1) Target Identification
When selling into smaller businesses, you can usually target a particular role as your point of contact. For example, the vice presidents of marketing at small and midsize businesses (SMBs) have similar responsibilities to one another.
But titles at Fortune 500 companies aren’t always consistent with those at SMBs, or across other Fortune 500s. The vice president of marketing at one Fortune 500 could have a completely different role than her counterpart at another.
You must identify not only the correct contact at each corporation, but also who has true decision-making abilities. Spend time checking LinkedIn profiles and websites to discern the best two or three people to contact, and start with them. If you end up getting in contact with the wrong person, but they’re open to a conversation, use them as a resource and advocate to get connected to the right person.
2) Decision-Making Process
Getting a “yes” from the key decision maker at an SMB usually means you have a deal. At Fortune 500s, however, the people you pitch to likely need approval from the C-suite, the board, or other departments before pulling the trigger on a sale.
Verse yourself in what it takes to become an approved vendor and how to successfully execute agreements with brands’ legal departments at Fortune 500 companies. Many deals die at the contract stage due to a lack of patience or unclear terms. By educating yourself, you’ll save time and close more sales.
3) Sales Cycle
Selling into Fortune 500 companies is a long, strenuous process that can last twice as long (or more) than your typical sales process. In an SMB, you often work with just one person or a small team to close a deal. But because the Fortune 500 decision-making process includes more stakeholders, the time it takes to negotiate and close a deal with one will take you much longer. Your ability to navigate and stay focused is that much more important, so forecast extra time for negotiations and for the purchase to be processed.
Spend time refining your content nurturing process for brands. Content serves a dual purpose: to educate, and to move prospects down your sales funnel to the point where they’re deciding — on their own — to use your product or service. This is especially important for Fortune 500 companies. Make sure you have reasons to reach out, and double down on providing useful resources.
4) Immediate Value
The potential profit and benefits of partnering with a Fortune 500 company mean that the stakes of your pitch are very high, especially because these companies hear pitches from vendors every day.
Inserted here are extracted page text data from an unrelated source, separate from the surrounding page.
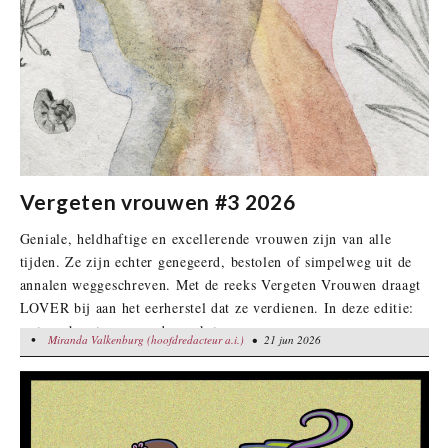
Vergeten vrouwen #3 2026
Geniale, heldhaftige en excellerende vrouwen zijn van alle
tijden. Ze zijn echter genegeerd, bestolen of simpelweg uit de
annalen weggeschreven. Met de reeks Vergeten Vrouwen draagt
LOVER bij aan het eerherstel dat ze verdienen. In deze editie:
wetenschapsters en onderzoeksters.
•
Miranda Valkenburg (hoofdredacteur a.i.)
Miranda Valkenburg (hoofdredacteur a.i.)
• 21 jun 2026
• 21 jun 2026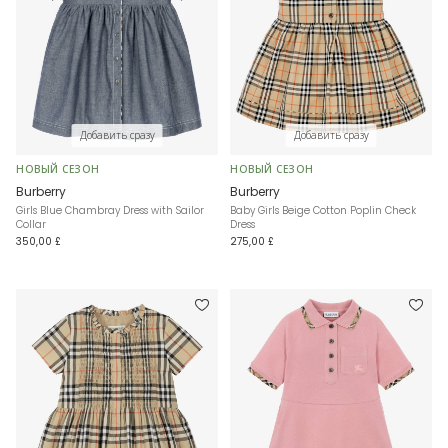
Добавить сразу
Добавить сразу
НОВЫЙ СЕЗОН
НОВЫЙ СЕЗОН
Burberry
Burberry
Girls Blue Chambray Dress with Sailor
Baby Girls Beige Cotton Poplin Check
Collar
Dress
350,00 £
275,00 £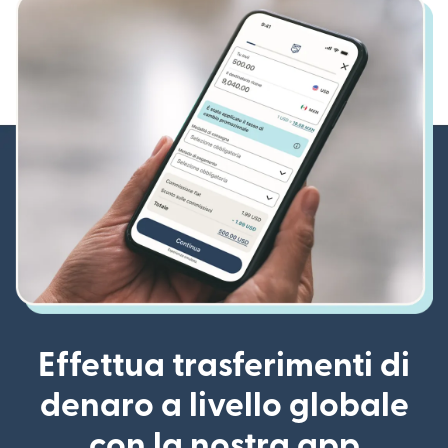
Effettua trasferimenti di
denaro a livello globale
con la nostra app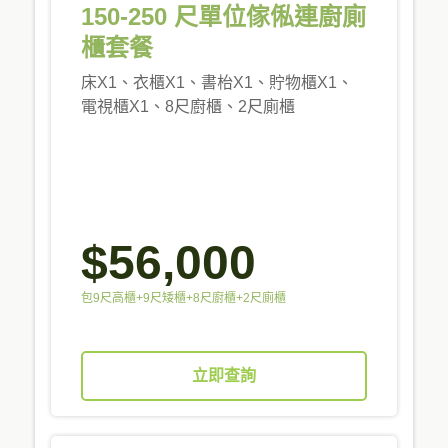
150-250 尺單位傢俬連廚廁
櫃套餐
床X1、衣櫃X1、書枱X1、貯物櫃X1、
電視櫃X1、8尺廚櫃、2尺廁櫃
$56,000
包9尺高櫃+9尺矮櫃+8尺廚櫃+2尺廁櫃
立即查詢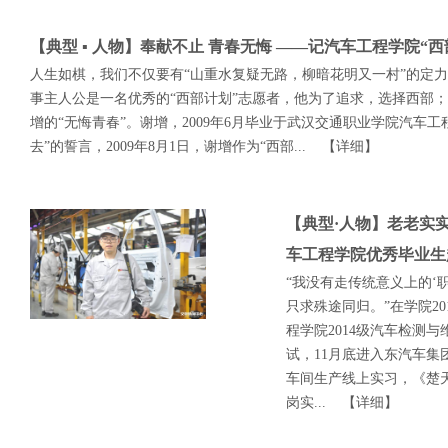
【典型 ▪ 人物】奉献不止 青春无悔 ——记汽车工程学院“
人生如棋，我们不仅要有“山重水复疑无路，柳暗花明又一村”的定力
事主人公是一名优秀的“西部计划”志愿者，他为了追求，选择西部；
增的“无悔青春”。谢增，2009年6月毕业于武汉交通职业学院汽车
去”的誓言，2009年8月1日，谢增作为“西部...
【详细】
【典型·人物】老老实
车工程学院优秀毕业生
“我没有走传统意义上的‘
只求殊途同归。”在学院2
程学院2014级汽车检测与
试，11月底进入东汽车
车间生产线上实习，《楚
岗实...
【详细】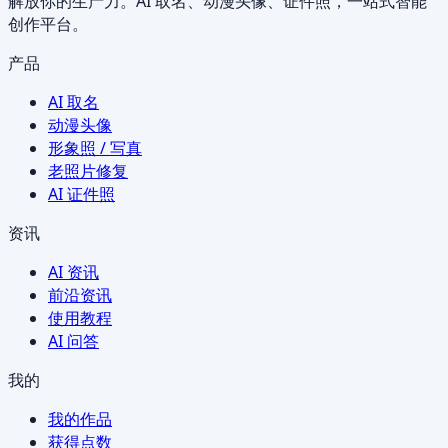
解放你的生产力。AI 取名、动漫头像、证件照，一站式智能
创作平台。
产品
AI 取名
动漫头像
形象照 / 写真
老照片修复
AI 证件照
资讯
AI 资讯
前沿资讯
使用教程
AI 问答
我的
我的作品
获得点数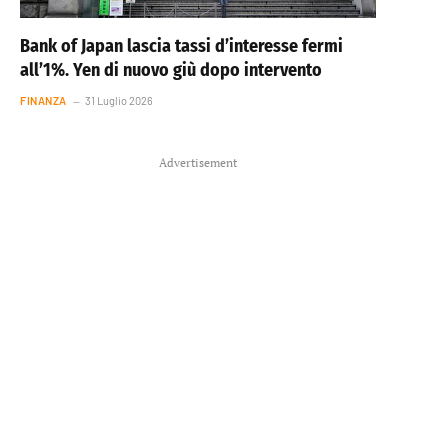
Bank of Japan lascia tassi d’interesse fermi
all’1%. Yen di nuovo giù dopo intervento
FINANZA
31 Luglio 2026
Advertisement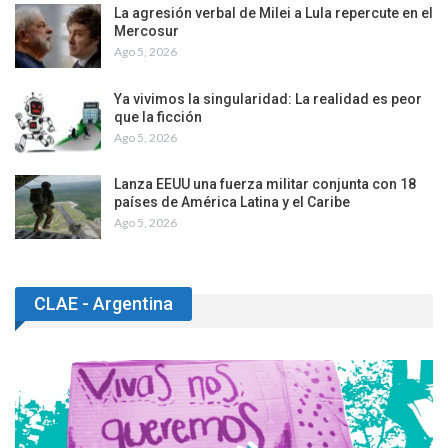
La agresión verbal de Milei a Lula repercute en el
Mercosur
Ago 5, 2026
Ya vivimos la singularidad: La realidad es peor
que la ficción
Ago 5, 2026
Lanza EEUU una fuerza militar conjunta con 18
países de América Latina y el Caribe
Ago 5, 2026
CLAE - Argentina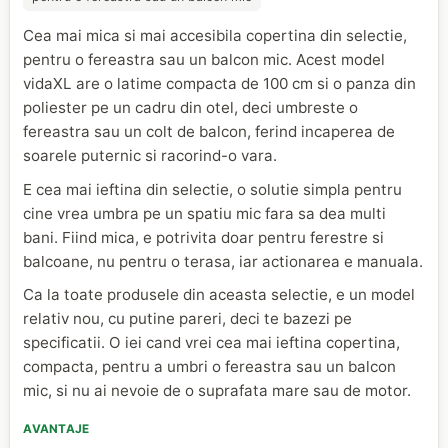
Cea mai mica si mai accesibila copertina din selectie,
pentru o fereastra sau un balcon mic. Acest model
vidaXL are o latime compacta de 100 cm si o panza din
poliester pe un cadru din otel, deci umbreste o
fereastra sau un colt de balcon, ferind incaperea de
soarele puternic si racorind-o vara.
E cea mai ieftina din selectie, o solutie simpla pentru
cine vrea umbra pe un spatiu mic fara sa dea multi
bani. Fiind mica, e potrivita doar pentru ferestre si
balcoane, nu pentru o terasa, iar actionarea e manuala.
Ca la toate produsele din aceasta selectie, e un model
relativ nou, cu putine pareri, deci te bazezi pe
specificatii. O iei cand vrei cea mai ieftina copertina,
compacta, pentru a umbri o fereastra sau un balcon
mic, si nu ai nevoie de o suprafata mare sau de motor.
AVANTAJE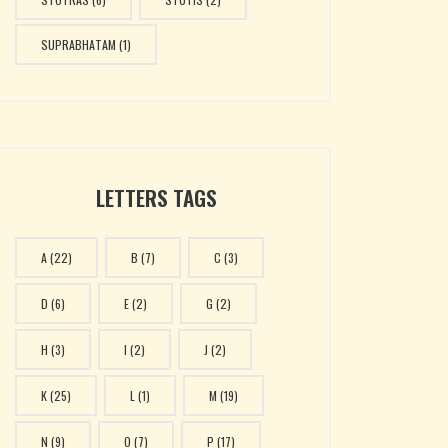
SUPRABHATAM
(1)
LETTERS TAGS
A
(22)
B
(7)
C
(3)
D
(6)
E
(2)
G
(2)
H
(3)
I
(2)
J
(2)
K
(25)
L
(1)
M
(19)
N
(9)
O
(7)
P
(17)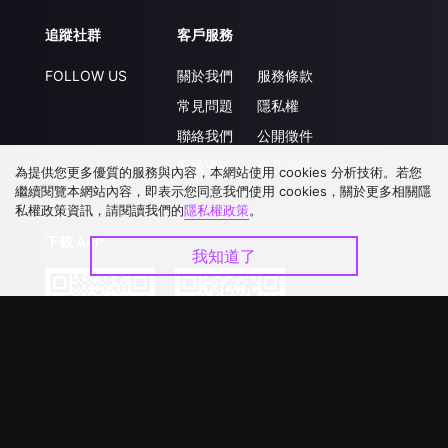
追蹤社群
客戶服務
FOLLOW US
關於我們
服務條款
常見問題
隱私權
聯絡我們
公開徵件
升級VIP
合作洽談
為提供您更多優質的服務與內容，本網站使用 cookies 分析技術。若您
繼續閱覽本網站內容，即表示您同意我們使用 cookies，關於更多相關隱
私權政策資訊，請閱讀我們的
隱私權政策
。
下載 APP
我知道了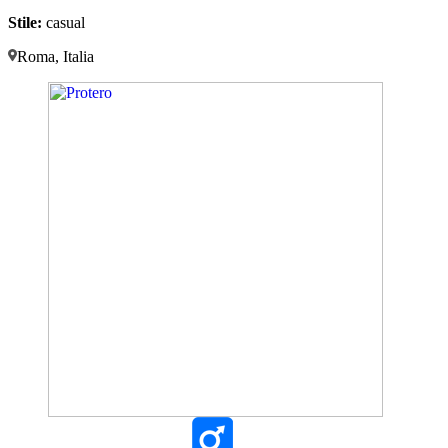
Stile:
casual
Roma, Italia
So even if you have a truly unique product or service, standing out is crucial if you want to reach influential decision makers.
One way to separate yourself from the crowd is to provide immediate value. We’ve found that when our sales team reaches out to large companies, the best ways to show value and prove our credibility are to either help them out in some way (by providing an introduction or some advice), or to show results we’ve achieved for other companies and demonstrate how those results relate to our prospect.
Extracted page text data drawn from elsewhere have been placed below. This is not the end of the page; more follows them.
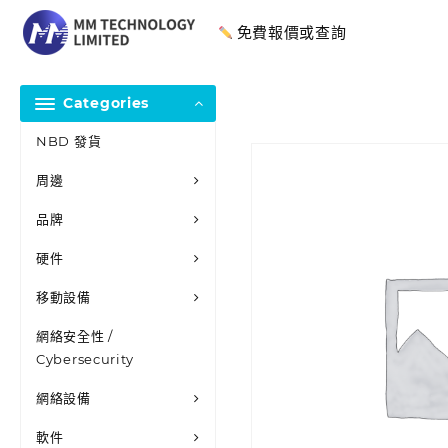
免費報價或查詢
Categories
NBD 發貨
周邊
品牌
硬件
移動設備
網絡安全性 /
Cybersecurity
網絡設備
軟件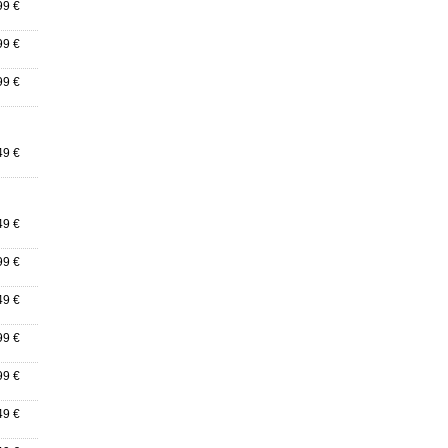
99 €
99 €
99 €
49 €
49 €
99 €
49 €
99 €
99 €
49 €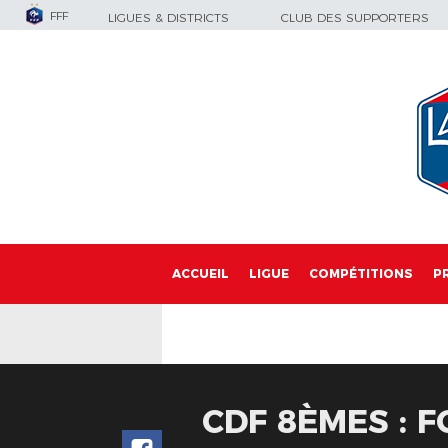
FFF
LIGUES & DISTRICTS
CLUB DES SUPPORTERS
ACCUEIL
LIGUE
COMPÉTITIONS
P
CDF 8ÈMES : F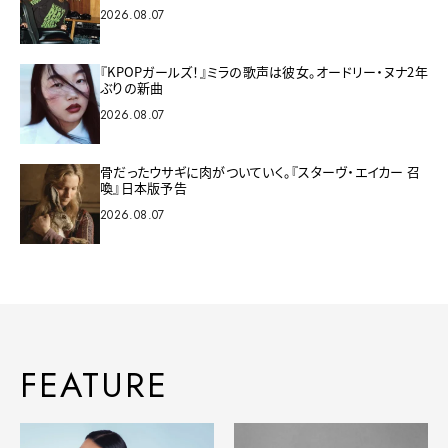
2026.08.07
『KPOPガールズ！』ミラの歌声は彼女。オードリー・ヌナ2年
ぶりの新曲
2026.08.07
骨だったウサギに肉がついていく。『スターヴ・エイカー 召
喚』日本版予告
2026.08.07
FEATURE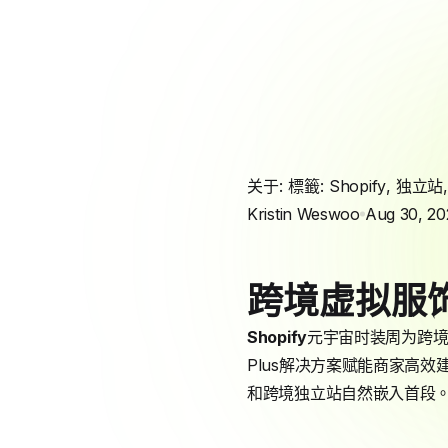
关于: 標籤:
Shopify
,
独立站
Kristin Weswoo
Aug 30, 20
跨境虚拟服
Shopify
元宇宙时装周为跨
Plus解决方案赋能商家高效建站
和跨境独立站自然嵌入首段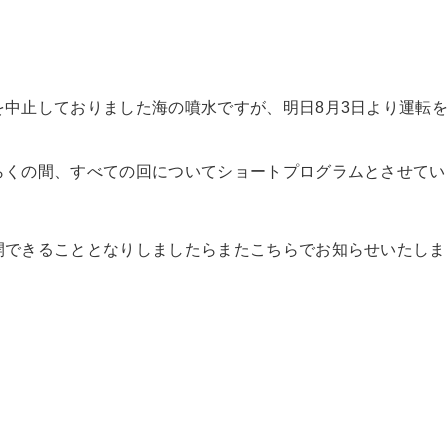
を中止しておりました海の噴水ですが、明日8月3日より運転
らくの間、すべての回についてショートプログラムとさせてい
開できることとなりしましたらまたこちらでお知らせいたしま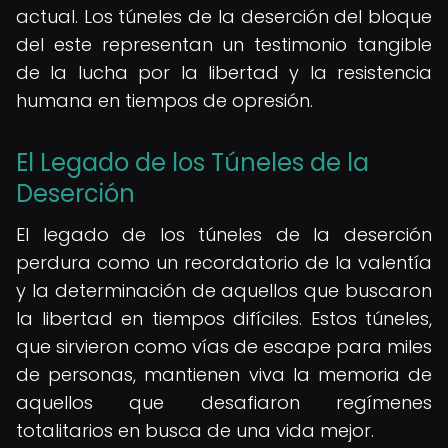
actual. Los túneles de la deserción del bloque
del este representan un testimonio tangible
de la lucha por la libertad y la resistencia
humana en tiempos de opresión.
El Legado de los Túneles de la
Deserción
El legado de los túneles de la deserción
perdura como un recordatorio de la valentía
y la determinación de aquellos que buscaron
la libertad en tiempos difíciles. Estos túneles,
que sirvieron como vías de escape para miles
de personas, mantienen viva la memoria de
aquellos que desafiaron regímenes
totalitarios en busca de una vida mejor.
Due to our network and publication relationships, we’re able to connect influencers with organizations in their industries. For example, Gina McDuffie, chief marketing officer at VER (formerly at GES), was looking for great organizations to join, so my team connected her to the incredible community at The CMO Club. She went to the first event and loved it. Soon after, GES became a client of ours and has been wonderful to work with. Helping other prospects in ways like this has helped us gain trust early on because it shows we truly care about being a resource to companies.
If you’re not able to prove yourself early on and start painting a picture of how Fortune 500 companies can take advantage of your product or services, you won’t get a chance to compete in the long sales process. Identify content you can provide that shows your ability to help companies like theirs.
Another way to differentiate your company is to showcase a history of success. While SMBs may be more willing to take a chance on a company with a less-established track record, Fortune 500s want to be absolutely certain you’re worth their investment. Use a custom analytics template to collect data and leverage case studies, testimonials, good press coverage, and a quality website. The more evidence you have to prove your credibility, the better your chances are for a conversion and shorter sales cycle.
Effective branding and public relations are important throughout the entire sales process, but these elements are particularly useful when building credibility. Consistent, positive press signals to other companies that you’re well established and thriving financially. Frequently published and relevant content engages your target prospects before you even sit for a pitch meeting.
Fortune 500s can be tough sells, but landing just one account could transform your business. Understanding the differences between pitching a major brand and a smaller company is the first step toward nailing the sale and moving your own organization to the next level.